Each of these tickets represents a step in the process. After completing each ticket, we will review the output and gather feedback to proceed to the next step. This will allow us to adjust and refine the workflow incrementally.
My Project Name: Autonews
Agents:
content_scraper: role: "News Content Scraper" goal: "Scrape articles from {news_sources} for categories {categories}." backstory: "You are an expert in scraping news from different websites and summarizing their contents for the requested categories."
news_classifier: role: "News Classifier" goal: "Classify the scraped news articles into categories {categories}." backstory: "You are an expert in classifying news articles into different categories."
news_summarizer: role: "News Summarizer" goal: "Summarize the news articles into {summary_length} sentences." backstory: "You are an expert in summarizing news articles into different lengths."
news_researcher: role: "News Researcher" goal: "Research the news articles and provide any and all relevant information." backstory: "You are an expert in researching news articles and providing any and all relevant information."
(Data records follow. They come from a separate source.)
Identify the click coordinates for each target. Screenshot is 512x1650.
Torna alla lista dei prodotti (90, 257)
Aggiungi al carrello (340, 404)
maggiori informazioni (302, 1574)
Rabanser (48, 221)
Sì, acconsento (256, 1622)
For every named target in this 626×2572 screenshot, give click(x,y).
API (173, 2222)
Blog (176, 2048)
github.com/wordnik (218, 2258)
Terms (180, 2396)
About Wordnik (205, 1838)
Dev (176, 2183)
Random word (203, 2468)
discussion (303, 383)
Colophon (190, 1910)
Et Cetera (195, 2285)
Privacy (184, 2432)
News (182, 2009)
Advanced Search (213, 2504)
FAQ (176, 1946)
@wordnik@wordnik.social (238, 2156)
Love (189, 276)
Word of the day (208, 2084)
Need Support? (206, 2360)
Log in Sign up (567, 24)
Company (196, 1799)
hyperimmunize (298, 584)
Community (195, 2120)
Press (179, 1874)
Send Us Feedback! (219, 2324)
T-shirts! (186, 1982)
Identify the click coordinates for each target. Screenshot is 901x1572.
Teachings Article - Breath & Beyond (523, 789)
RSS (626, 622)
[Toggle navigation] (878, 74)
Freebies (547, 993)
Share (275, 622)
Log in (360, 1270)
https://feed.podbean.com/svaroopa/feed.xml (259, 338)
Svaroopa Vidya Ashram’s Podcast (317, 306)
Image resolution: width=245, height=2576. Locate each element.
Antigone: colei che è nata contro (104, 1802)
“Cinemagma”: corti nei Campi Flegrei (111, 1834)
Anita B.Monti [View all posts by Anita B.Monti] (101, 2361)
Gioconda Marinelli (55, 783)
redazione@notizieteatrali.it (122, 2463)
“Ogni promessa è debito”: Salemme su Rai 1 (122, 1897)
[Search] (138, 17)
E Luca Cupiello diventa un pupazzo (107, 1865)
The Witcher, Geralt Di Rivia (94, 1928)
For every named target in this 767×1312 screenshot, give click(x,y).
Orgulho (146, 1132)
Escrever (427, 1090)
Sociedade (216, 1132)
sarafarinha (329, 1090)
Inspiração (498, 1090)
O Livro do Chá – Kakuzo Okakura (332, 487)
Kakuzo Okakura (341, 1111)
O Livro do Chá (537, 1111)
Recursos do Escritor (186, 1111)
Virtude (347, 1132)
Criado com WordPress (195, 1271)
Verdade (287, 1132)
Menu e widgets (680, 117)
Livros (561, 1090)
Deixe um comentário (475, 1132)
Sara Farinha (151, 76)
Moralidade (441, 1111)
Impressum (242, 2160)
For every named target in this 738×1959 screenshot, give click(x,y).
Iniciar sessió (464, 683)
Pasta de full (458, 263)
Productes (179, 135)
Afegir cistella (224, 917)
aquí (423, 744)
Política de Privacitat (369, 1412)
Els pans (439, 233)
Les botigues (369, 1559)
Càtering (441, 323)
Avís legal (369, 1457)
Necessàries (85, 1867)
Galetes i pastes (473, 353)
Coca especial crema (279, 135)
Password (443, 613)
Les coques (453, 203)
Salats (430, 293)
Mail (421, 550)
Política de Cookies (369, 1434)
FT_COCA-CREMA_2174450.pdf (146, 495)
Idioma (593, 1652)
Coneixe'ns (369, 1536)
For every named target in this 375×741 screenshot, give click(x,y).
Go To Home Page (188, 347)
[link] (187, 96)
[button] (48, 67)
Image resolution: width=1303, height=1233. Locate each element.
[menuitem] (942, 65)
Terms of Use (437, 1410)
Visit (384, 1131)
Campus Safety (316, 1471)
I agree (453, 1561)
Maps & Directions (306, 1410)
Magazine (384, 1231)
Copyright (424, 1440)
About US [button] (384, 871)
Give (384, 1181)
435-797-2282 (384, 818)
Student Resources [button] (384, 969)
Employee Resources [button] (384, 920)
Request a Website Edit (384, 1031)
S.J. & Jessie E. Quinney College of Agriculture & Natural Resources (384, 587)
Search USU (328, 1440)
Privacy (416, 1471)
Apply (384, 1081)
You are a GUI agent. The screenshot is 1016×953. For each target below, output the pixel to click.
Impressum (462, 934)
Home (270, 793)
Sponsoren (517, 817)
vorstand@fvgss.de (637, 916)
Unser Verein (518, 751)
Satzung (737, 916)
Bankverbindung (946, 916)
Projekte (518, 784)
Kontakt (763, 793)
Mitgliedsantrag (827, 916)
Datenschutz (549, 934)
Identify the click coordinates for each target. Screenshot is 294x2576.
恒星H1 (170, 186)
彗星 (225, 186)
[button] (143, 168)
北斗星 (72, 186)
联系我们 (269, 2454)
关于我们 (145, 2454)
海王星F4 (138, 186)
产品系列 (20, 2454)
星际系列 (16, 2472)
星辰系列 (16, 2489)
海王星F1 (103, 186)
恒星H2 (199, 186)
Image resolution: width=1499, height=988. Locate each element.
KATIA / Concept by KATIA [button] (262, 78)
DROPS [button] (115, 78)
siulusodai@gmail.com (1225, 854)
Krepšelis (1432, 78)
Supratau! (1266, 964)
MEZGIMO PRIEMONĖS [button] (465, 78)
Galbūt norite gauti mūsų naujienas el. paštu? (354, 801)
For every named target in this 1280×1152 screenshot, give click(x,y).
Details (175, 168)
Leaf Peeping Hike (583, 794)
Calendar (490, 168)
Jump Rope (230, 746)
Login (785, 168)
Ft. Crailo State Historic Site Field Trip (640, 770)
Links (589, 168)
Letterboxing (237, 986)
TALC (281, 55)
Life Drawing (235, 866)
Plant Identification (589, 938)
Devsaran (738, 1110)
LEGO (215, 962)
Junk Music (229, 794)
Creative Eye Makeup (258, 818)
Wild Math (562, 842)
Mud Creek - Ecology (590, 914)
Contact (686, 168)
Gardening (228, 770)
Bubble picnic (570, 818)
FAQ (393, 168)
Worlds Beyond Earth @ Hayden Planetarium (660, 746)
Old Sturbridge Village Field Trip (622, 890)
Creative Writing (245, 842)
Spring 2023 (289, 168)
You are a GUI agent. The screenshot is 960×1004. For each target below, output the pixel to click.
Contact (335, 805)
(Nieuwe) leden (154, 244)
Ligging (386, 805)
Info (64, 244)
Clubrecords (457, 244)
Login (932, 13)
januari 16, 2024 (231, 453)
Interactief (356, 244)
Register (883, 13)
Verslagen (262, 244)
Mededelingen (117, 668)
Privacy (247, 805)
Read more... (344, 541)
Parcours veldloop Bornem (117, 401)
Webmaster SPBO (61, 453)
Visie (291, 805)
news_reporter: role: "News Reporter" goal: "Report the news articles in a detailed manner." backstory: "You are an expert in reporting news articles in a detailed manner."
Create Tasks:
: Done Tasks:
scrape_articles_task: description: "Scrape articles from the following news sources: {news_sources} in the categories of {categories} on {date}, and summarize the top headlines." expected_output: "A summary of the top 5 headlines from each news source in each category for {date}."
classify_articles_task: description: "Classify the scraped news articles into categories {categories}." expected_output: "A list of the categories that the news articles belong to."
summarize_articles_task: description: "Summarize the news articles into {summary_length} sentences." expected_output: "A summary of the news articles in {summary_length} sentences."
research_articles_task: description: "Research the news articles and provide any and all relevant information." expected_output: "A list of the most relevant information from the news articles."
report_articles_task: description: "Report the news articles in a detailed manner." expected_output: "A detailed report of the news articles."
Create Tools:
: Done Tools:
news_api: description: "A tool for fetching news articles from various sources."